With weakness in the domestic economy, a relatively high exposure to external funding risks, and the backlog of a seven-year period of strong credit expansion to manage, 2012 could prove a challenging year for Indian banks, according to strategists at Morgan Stanley.

 The US investment bank outlined a series of risks for the Indian banking sector, all of which point towards an increased need for constructive policy action in 2012. Viktor Hjort, head of Asia fixed income research and head of global corporate credit strategy and his colleagues, during a call with investors to mark the publication of the bank’s 2012 Asia outlook, were also negative on Indian equities and currency.

 2011 was a rocky year for the Indian economy and markets amid sticky inflation, directional currency weakness and a series of multi-year lows in the sequential growth data. Many of these risks look like spilling over into 2012. Following a good monsoon and stabilisation of food prices, inflation at least seems to have peaked, but the central bank will retain a hawkish underlying bias regarding monetary policy, even as rates cuts become more likely. 

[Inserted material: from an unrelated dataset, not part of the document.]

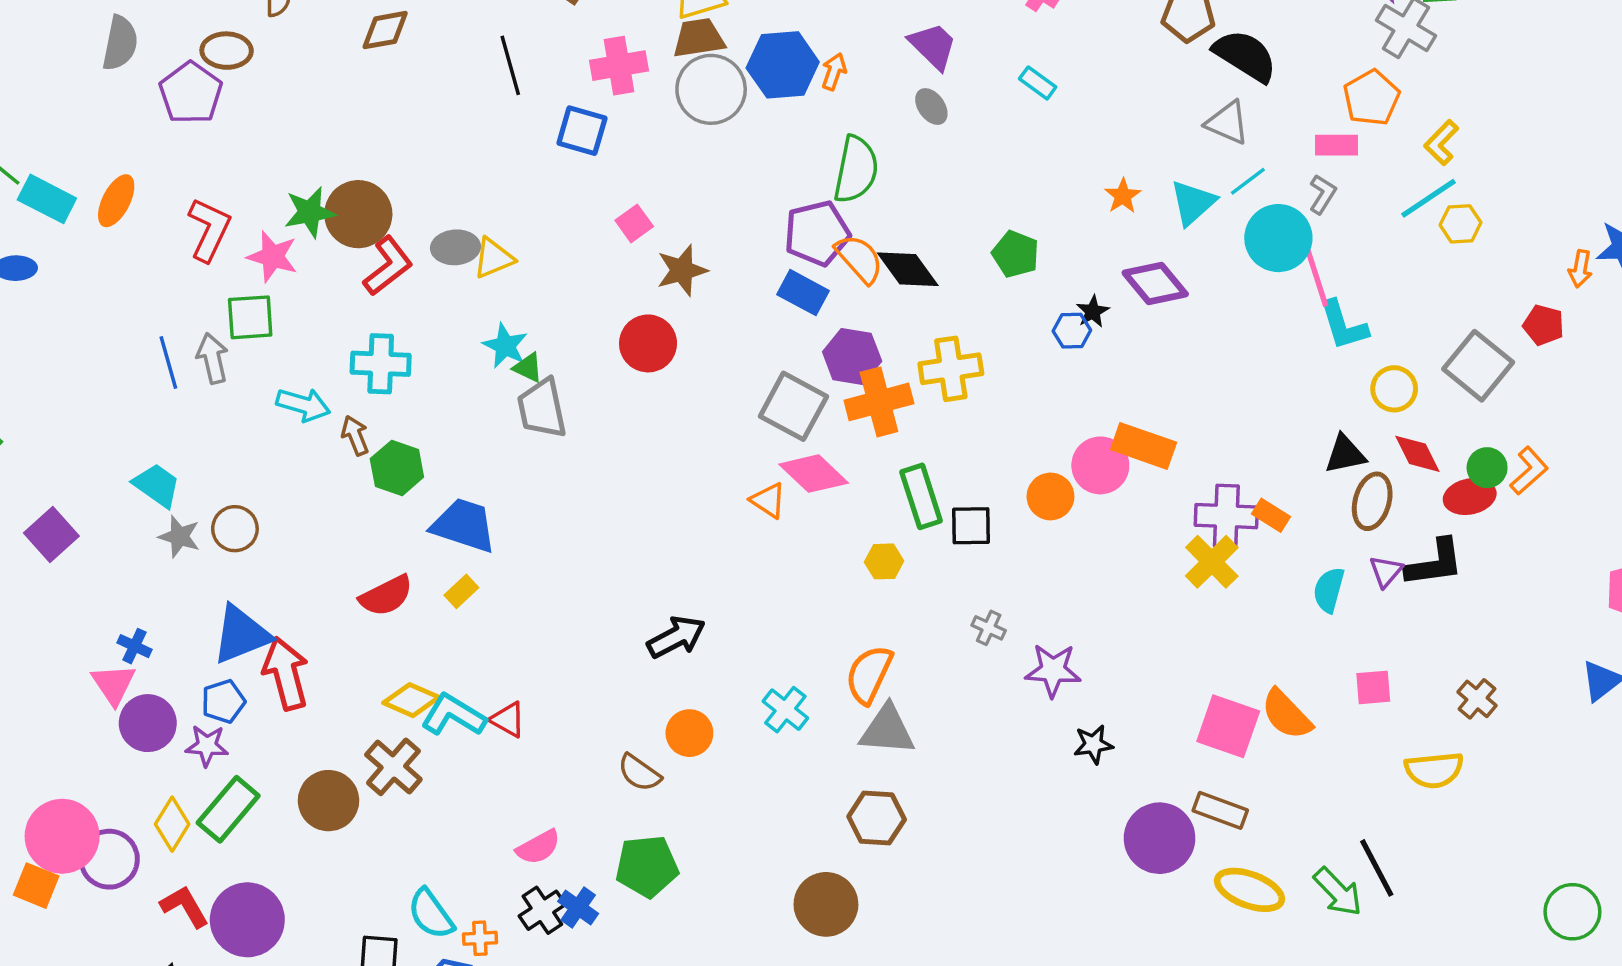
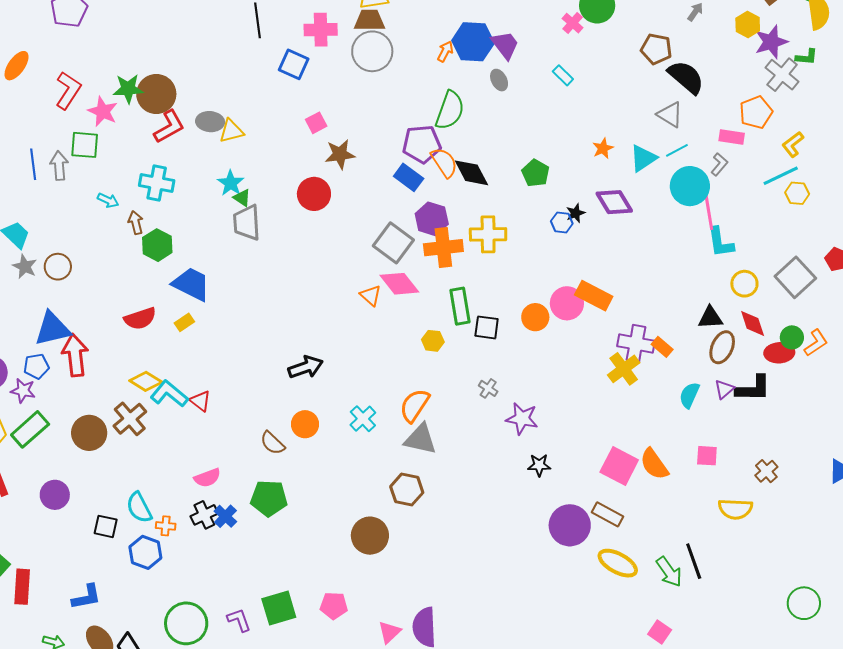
blue hexagon: (783, 65) -> (473, 42), moved
cyan arrow: (303, 405) -> (108, 200), size x0.7
purple circle: (247, 920) -> (55, 495), moved, size x0.7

 There have been accusations throughout the year of an insufficient policy response to deteriorating conditions in both the real economy and financial markets. Despite central bank intervention to support the rupee in December, the Reserve Bank of India will be facing an uphill struggle to prevent further currency weakness.

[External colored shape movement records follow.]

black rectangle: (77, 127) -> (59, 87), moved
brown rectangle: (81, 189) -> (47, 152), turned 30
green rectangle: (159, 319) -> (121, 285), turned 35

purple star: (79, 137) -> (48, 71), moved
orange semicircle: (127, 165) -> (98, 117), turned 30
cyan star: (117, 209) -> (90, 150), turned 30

 Among other moves, the Indian central bank tightened the rules for rebooking forward contracts used by residents to hedge contracted current account transactions and capital account transactions within a year. But analysts argue the RBI doesn’t have enough firepower to prevent further directional weakness of the Indian rupee if domestic and external conditions continue to worsen.

 Against this backdrop, softness in Indian bank bonds is slowly shifting from a story of oversupply to more fundamental concerns. India saw net capital outflows in 2011 as international investors withdrew over $300 million in the year, a marked turnaround from 2010’s record $29 billion inflows. Moreover, with the highest recognised debt-to-GDP ratio of any BRIC nation, Indian government bonds would also come under pressure in a macro downturn.

 Indian financials are vulnerable to global funding risks, particularly those associated with a disorderly event in the euro zone, the Morgan Stanley strategists argued. Citibank analyst Manish Chowdhary also highlighted rising asset quality risks in a recent note. “Our base case is still for an elongated asset quality cycle with gradual NPL deterioration. However, risks remain skewed to the downside - NPL accretion can accelerate if extreme tightness in liquidity, currency and rates combine together.”

 Like other economies, India faces tangible downside risks in 2012. But, perhaps to a greater extent than other large emerging markets, analysts are concerned India may be unable to implement the necessary policy responses to counteract these risks.

 At the end of 2011, the government disappointed many when, having announced long-awaited deregulation of the domestic retail sector including a role for foreign capital, it performed a policy u-turn and scrapped the reform. This highlight the difficulties India faces in implementing market-orientated and pro-growth reforms.

 Thus, while its long-term fundamentals remain strong, India may be in for a turbulent ride through a period of shorter term volatility.